The vector triple product is generally not associative, i.e., \( (\vec{a} \times \vec{b}) \times \vec{c} \neq \vec{a} \times (\vec{b} \times \vec{c}) \). The condition that they are equal is a special case. This equality holds if and only if the vectors \( \vec{a} \) and \( \vec{c} \) are collinear (or if \( \vec{b} \) is perpendicular to both \( \vec{a} \) and \( \vec{c} \)).

Answer 1

The Correct Option is C

We use the vector triple product expansion formula, which is \( \vec{A} \times (\vec{B} \times \vec{C}) = (\vec{A} \cdot \vec{C})\vec{B} - (\vec{A} \cdot \vec{B})\vec{C} \). Let's expand both sides of the given equation. LHS: \( (\vec{a} \times \vec{b}) \times \vec{c} = -\vec{c} \times (\vec{a} \times \vec{b}) = -[(\vec{c} \cdot \vec{b})\vec{a} - (\vec{c} \cdot \vec{a})\vec{b}] = (\vec{c} \cdot \vec{a})\vec{b} - (\vec{c} \cdot \vec{b})\vec{a} \).
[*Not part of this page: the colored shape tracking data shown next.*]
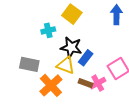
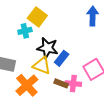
yellow square: (72, 14) -> (37, 17), moved
pink cross: (98, 83) -> (73, 84), turned 35

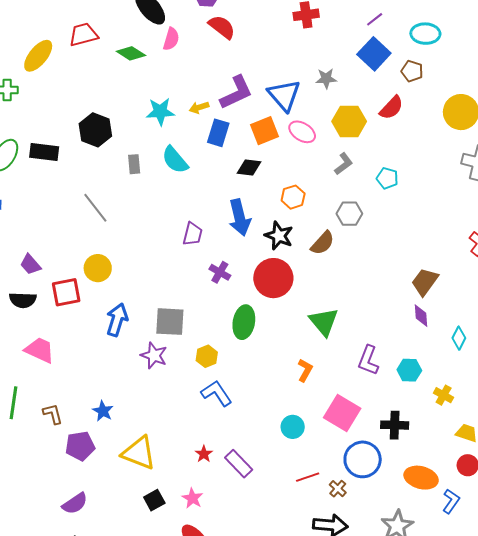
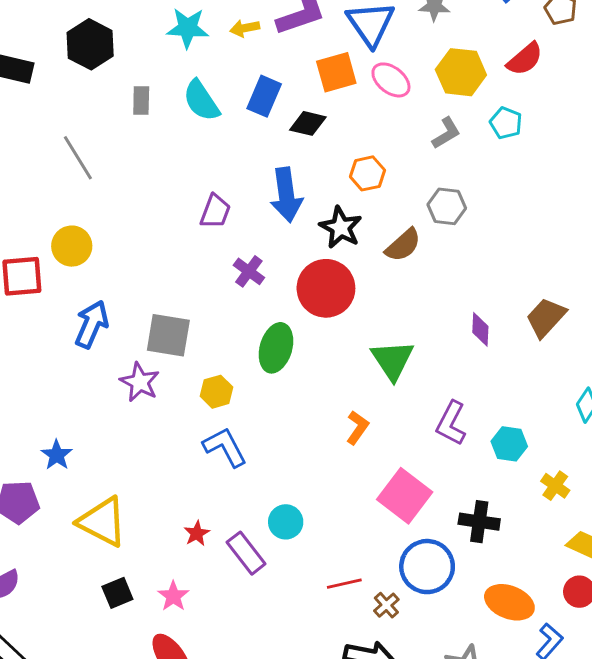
blue rectangle: (218, 133) -> (264, 96), moved
cyan pentagon: (387, 178) -> (506, 123), moved
purple diamond: (421, 316) -> (480, 329), moved
cyan circle: (293, 427) -> (286, 522), moved

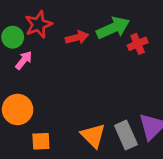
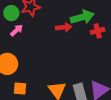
red arrow: (77, 37) -> (64, 27), moved

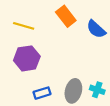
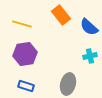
cyan cross: (97, 90) -> (90, 56), moved, turned -32
blue rectangle: (42, 93) -> (26, 86), moved, turned 35

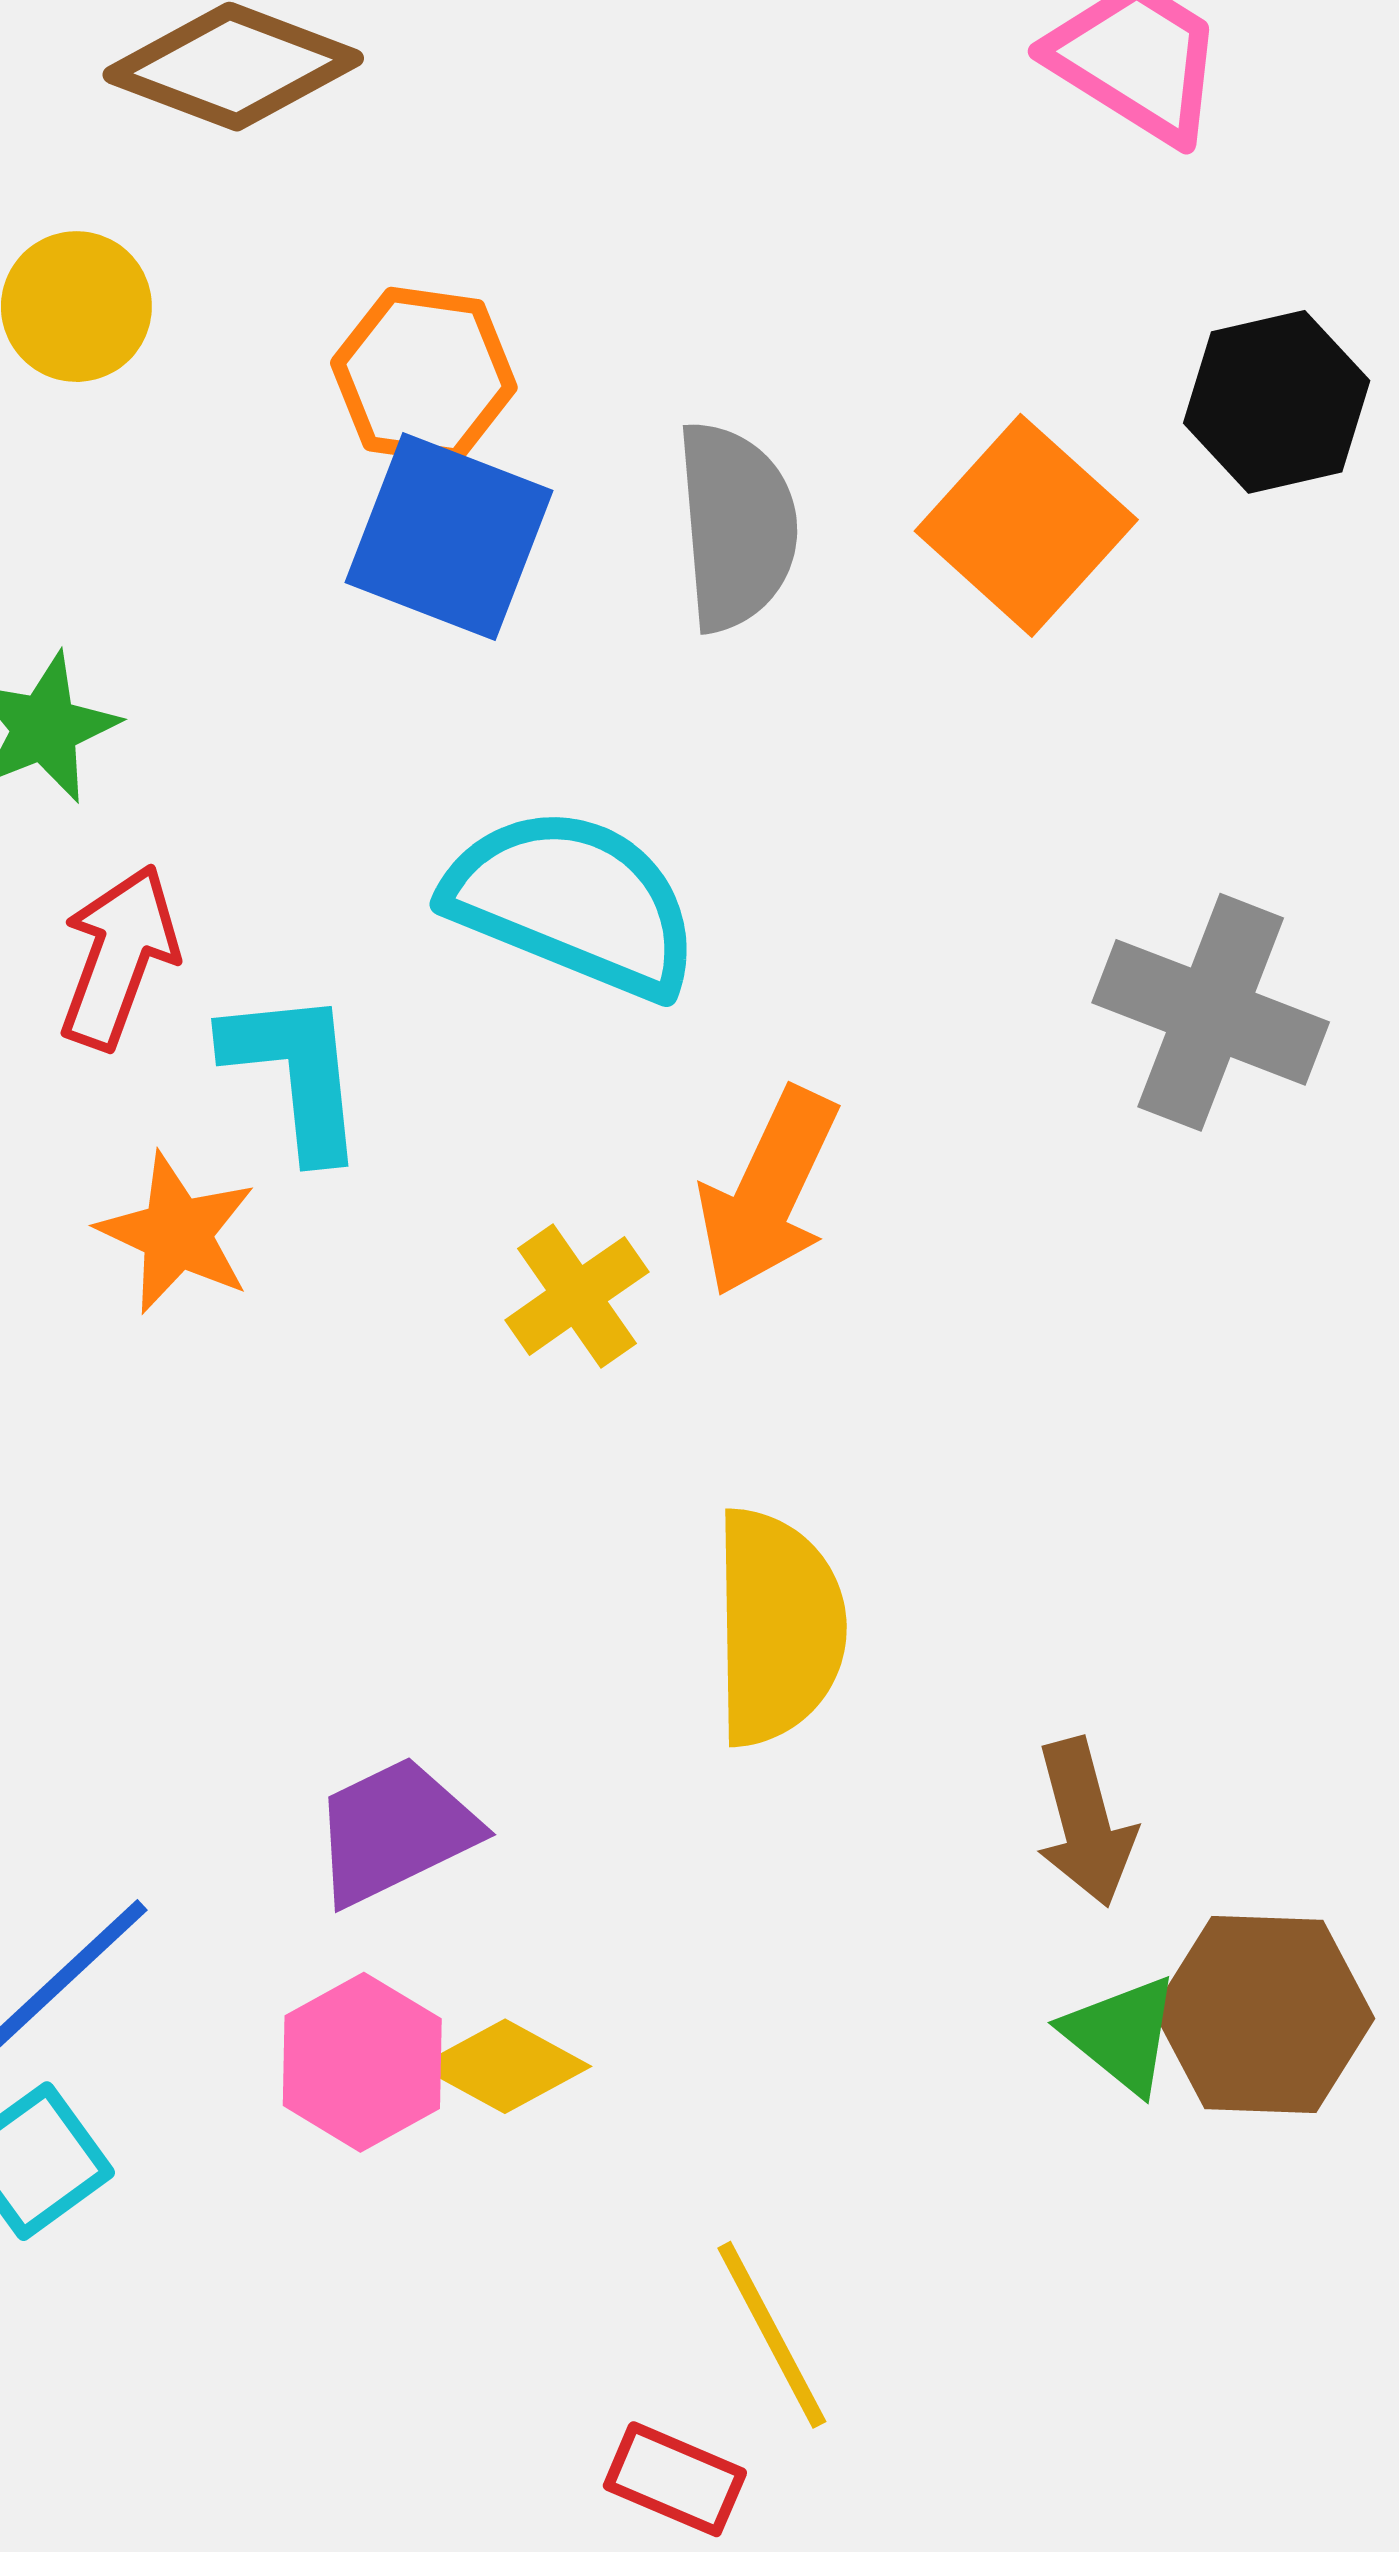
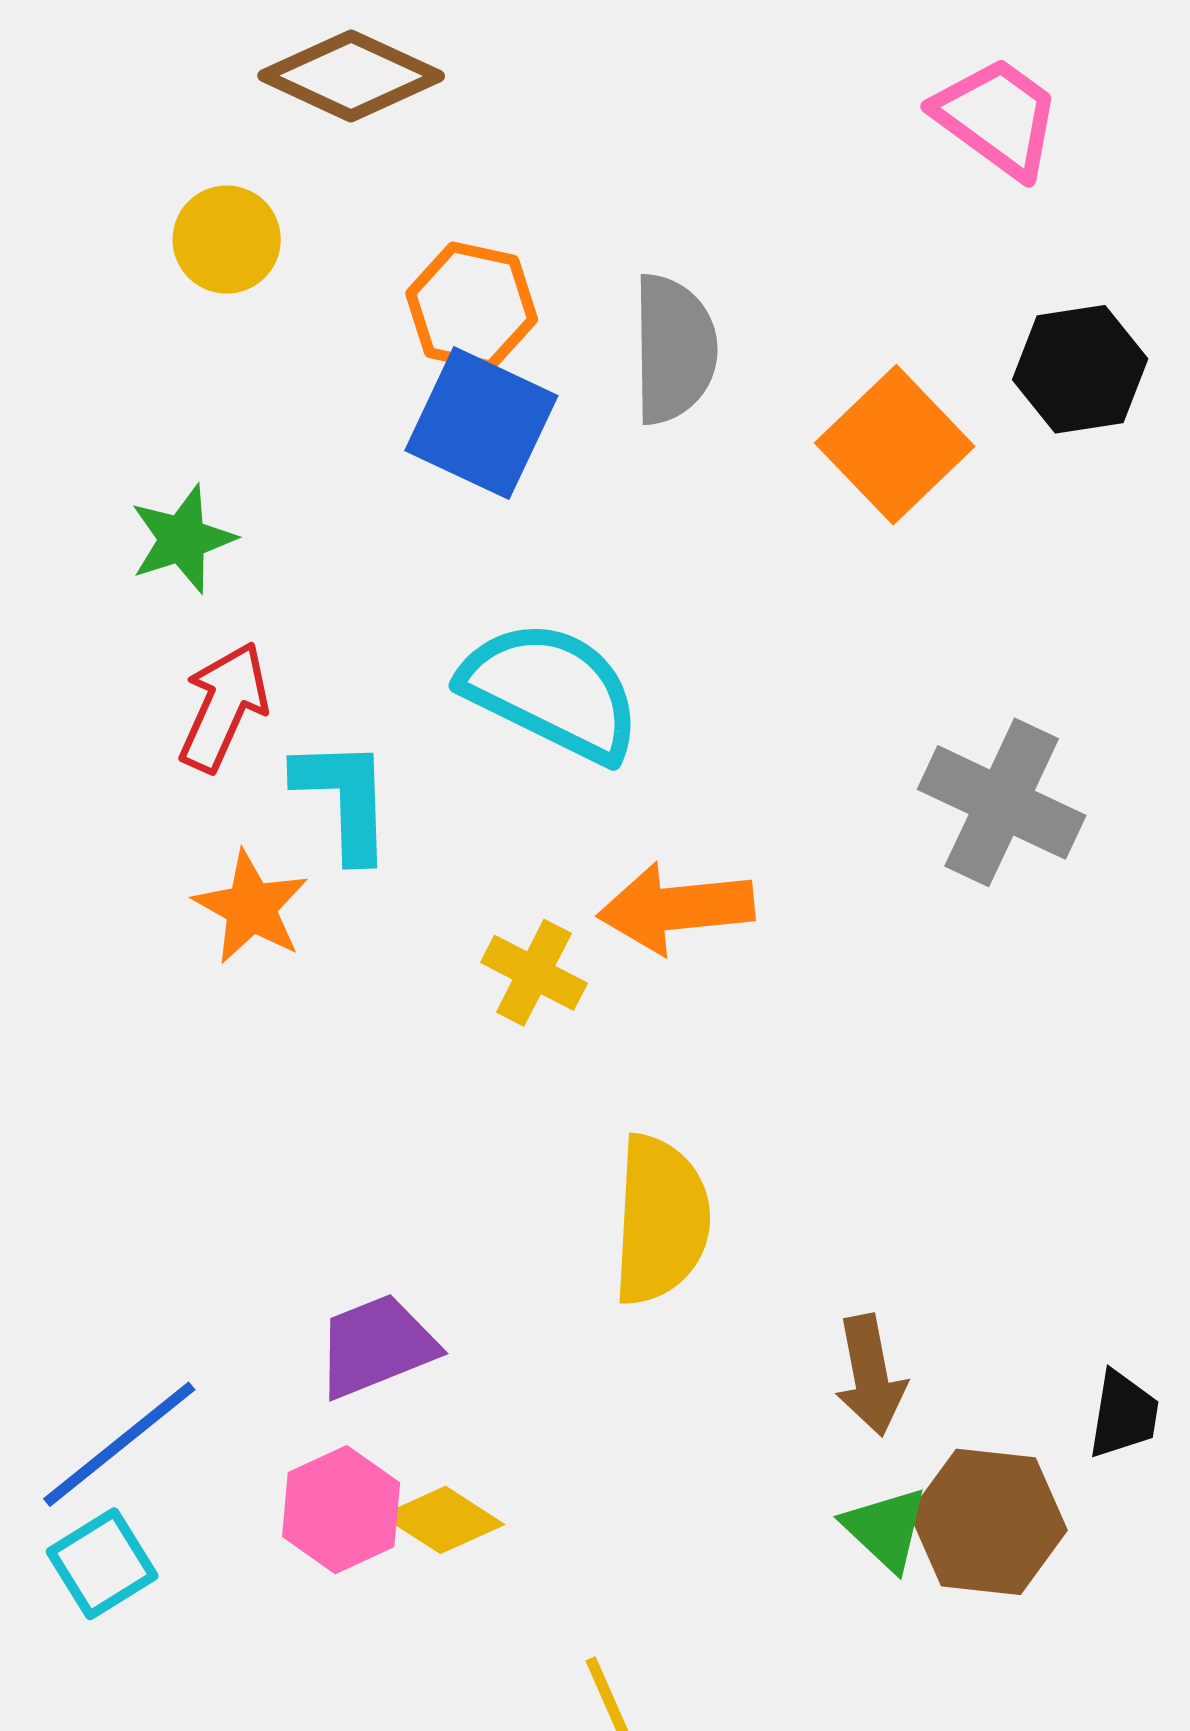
gray semicircle: (736, 526) -> (674, 349), moved
orange arrow: (768, 1192) -> (676, 908), turned 55
yellow cross: (577, 1296) -> (534, 973), turned -32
RHS: \( \vec{a} \times (\vec{b} \times \vec{c}) = (\vec{a} \cdot \vec{c})\vec{b} - (\vec{a} \cdot \vec{b})\vec{c} \). Now, equate the expanded LHS and RHS: \[ (\vec{c} \cdot \vec{a})\vec{b} - (\vec{c} \cdot \vec{b})\vec{a} = (\vec{a} \cdot \vec{c})\vec{b} - (\vec{a} \cdot \vec{b})\vec{c} \] Since the dot product is commutative (\( \vec{a} \cdot \vec{c} = \vec{c} \cdot \vec{a} \)), the first term on both sides is identical and cancels out. \[ -(\vec{c} \cdot \vec{b})\vec{a} = -(\vec{a} \cdot \vec{b})\vec{c} \] \[ (\vec{b} \cdot \vec{c})\vec{a} = (\vec{a} \cdot \vec{b})\vec{c} \] This equation shows that vector \( \vec{a} \) is a scalar multiple of vector \( \vec{c} \), where the scalar is \( k = \frac{\vec{a} \cdot \vec{b}}{\vec{b} \cdot \vec{c}} \). If one vector is a scalar multiple of another (\( \vec{a} = k\vec{c} \)), it means the vectors are parallel or collinear.